[Then He (Jesus) said to all,
“If anyone wishes to come after Me, he must deny himself
and take up his cross daily and follow Me.
For whoever wishes to save his life will lose it,
but whoever loses his life for My sake will save it.] (Lk. 9:23-24)
Listening to Jesus’ words we might be tempted to ask, “Is it opposite day?” If I try to save me life, I’ll lose it? If I try to lose my life, I’ll save it? The key to these puzzling words is the One who says them, “for My sake”.
During Lent it’s interesting to note that our fasting, our prayer, and our almsgiving can sometimes seem really difficult than at other moments. I speak specifically of fasting from meat on Ash Wednesday and Fridays. For whatever reason (at least I’ve experienced it) it is much more difficult to avoid meat on these days even though I might avoid it other days outside of Lent. When I “have to” fast from meat on these days, it seems really difficult despite the fact that when I “don’t have to” the same fast is easy to accomplish.

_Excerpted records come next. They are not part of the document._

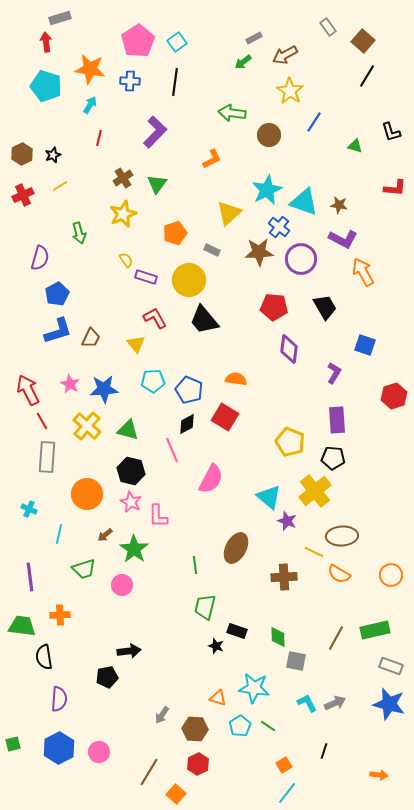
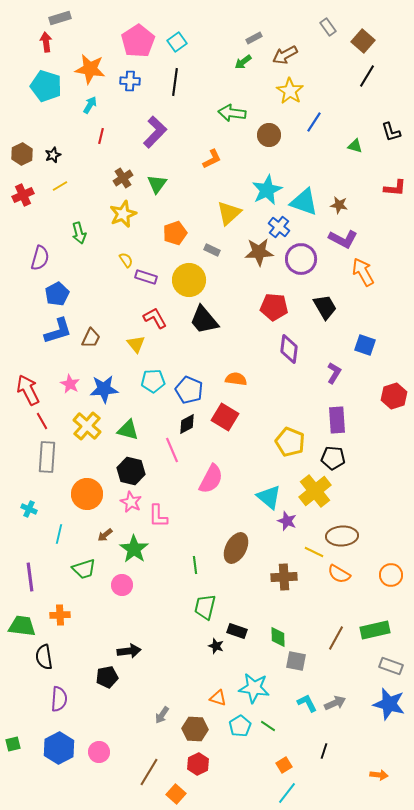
red line at (99, 138): moved 2 px right, 2 px up
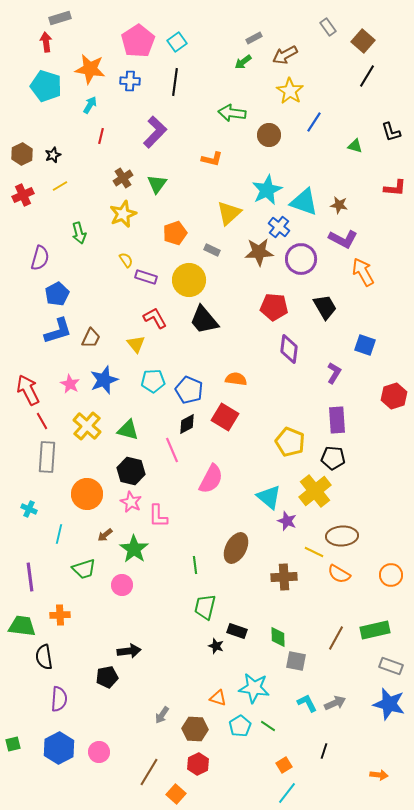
orange L-shape at (212, 159): rotated 40 degrees clockwise
blue star at (104, 389): moved 9 px up; rotated 16 degrees counterclockwise
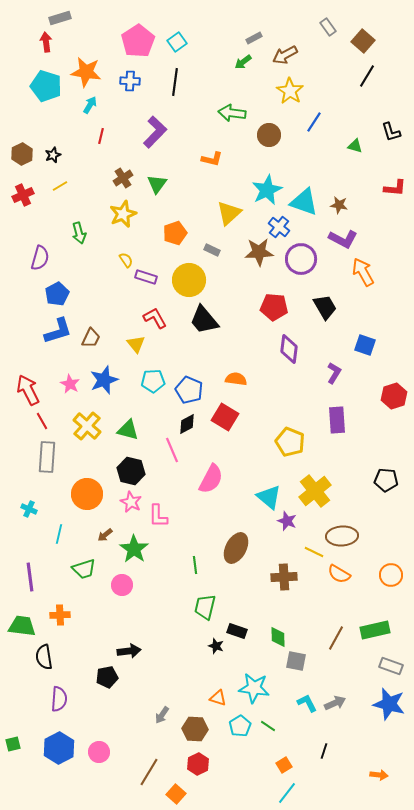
orange star at (90, 69): moved 4 px left, 3 px down
black pentagon at (333, 458): moved 53 px right, 22 px down
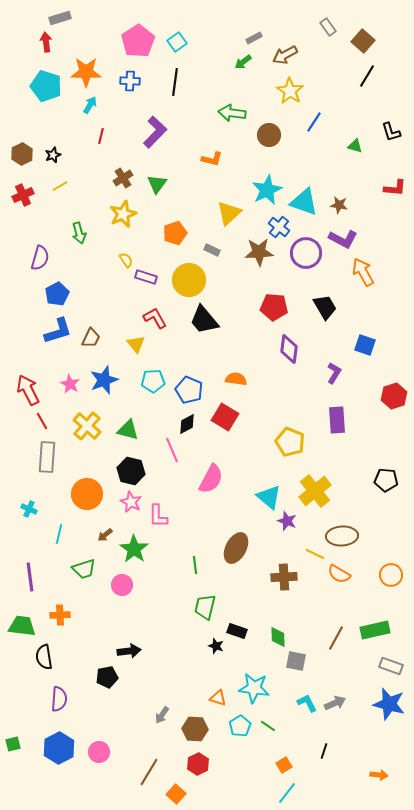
orange star at (86, 72): rotated 8 degrees counterclockwise
purple circle at (301, 259): moved 5 px right, 6 px up
yellow line at (314, 552): moved 1 px right, 2 px down
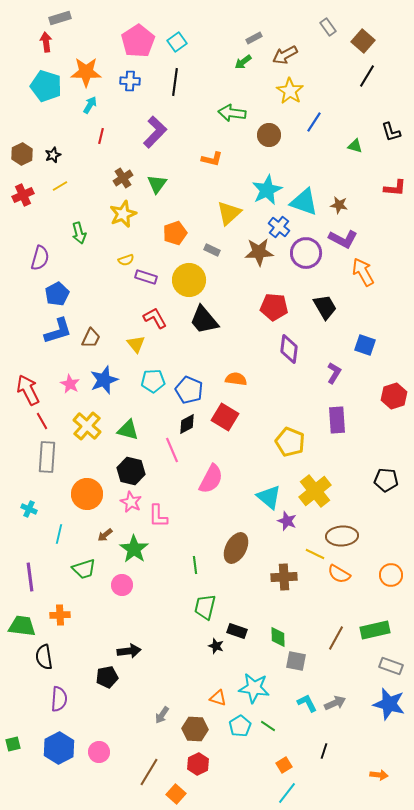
yellow semicircle at (126, 260): rotated 105 degrees clockwise
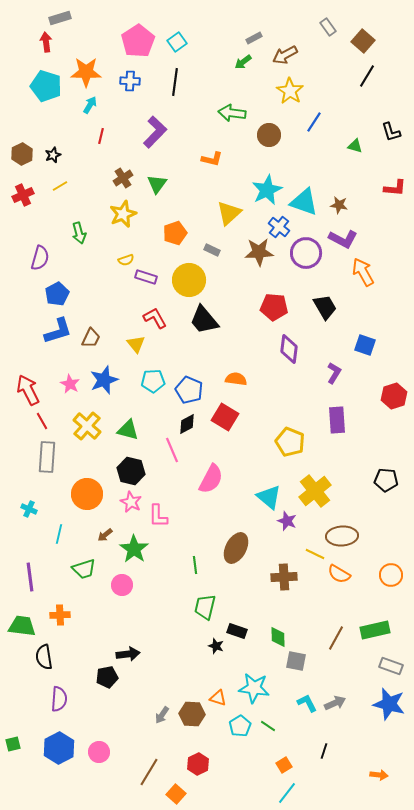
black arrow at (129, 651): moved 1 px left, 3 px down
brown hexagon at (195, 729): moved 3 px left, 15 px up
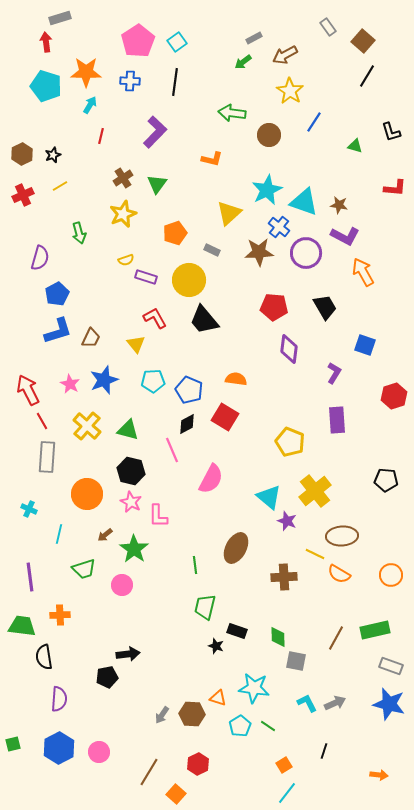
purple L-shape at (343, 239): moved 2 px right, 3 px up
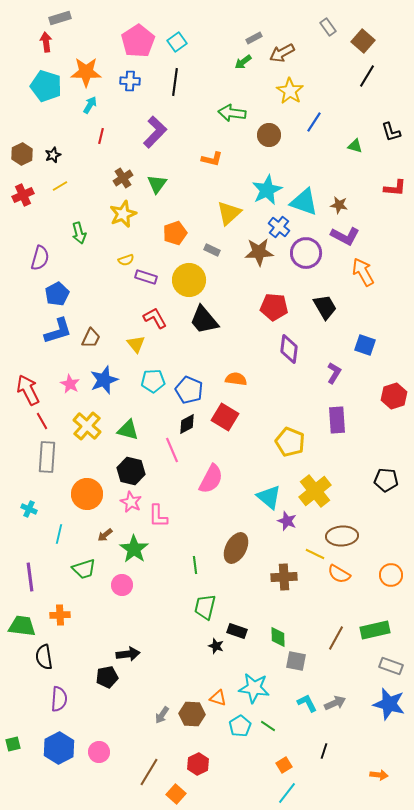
brown arrow at (285, 55): moved 3 px left, 2 px up
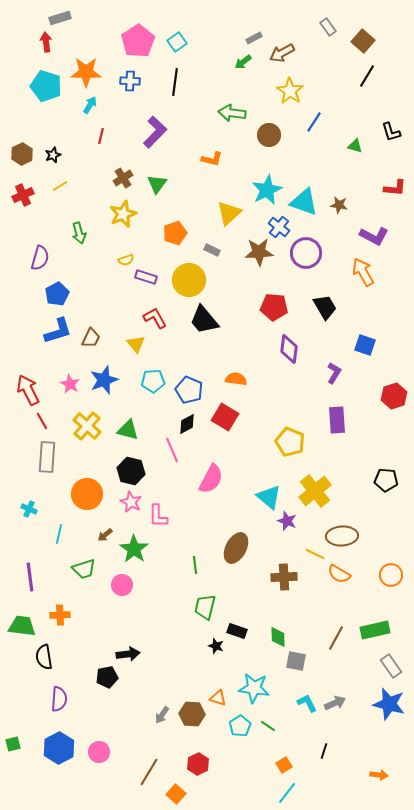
purple L-shape at (345, 236): moved 29 px right
gray rectangle at (391, 666): rotated 35 degrees clockwise
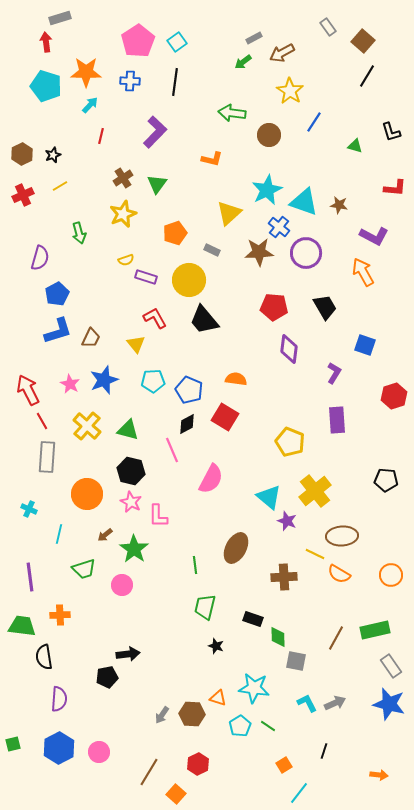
cyan arrow at (90, 105): rotated 12 degrees clockwise
black rectangle at (237, 631): moved 16 px right, 12 px up
cyan line at (287, 793): moved 12 px right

In the Season of Lent we fast for Jesus’ sake and not our own. Lent is not primarily about us, but Him. Our focus during Lent should be on Him and not ourselves. So the increased “difficulty” of fasting from meat now becomes an act of love for Jesus, a taking up our cross and following Him to Calvary. By our fast we make our feeble attempt to love Jesus as He loved us on the cross—to lose our life so as to save it.
Tomorrow (Friday) when you feel that insurmountable desire to eat meat (that’s the feeling I get anyway) use that as an opportunity to love Jesus. Offer that feeling up as an act of love for our Lord Who lost His life to save it and each one of us. It’s not opposite day at all. It’s the day of our salvation.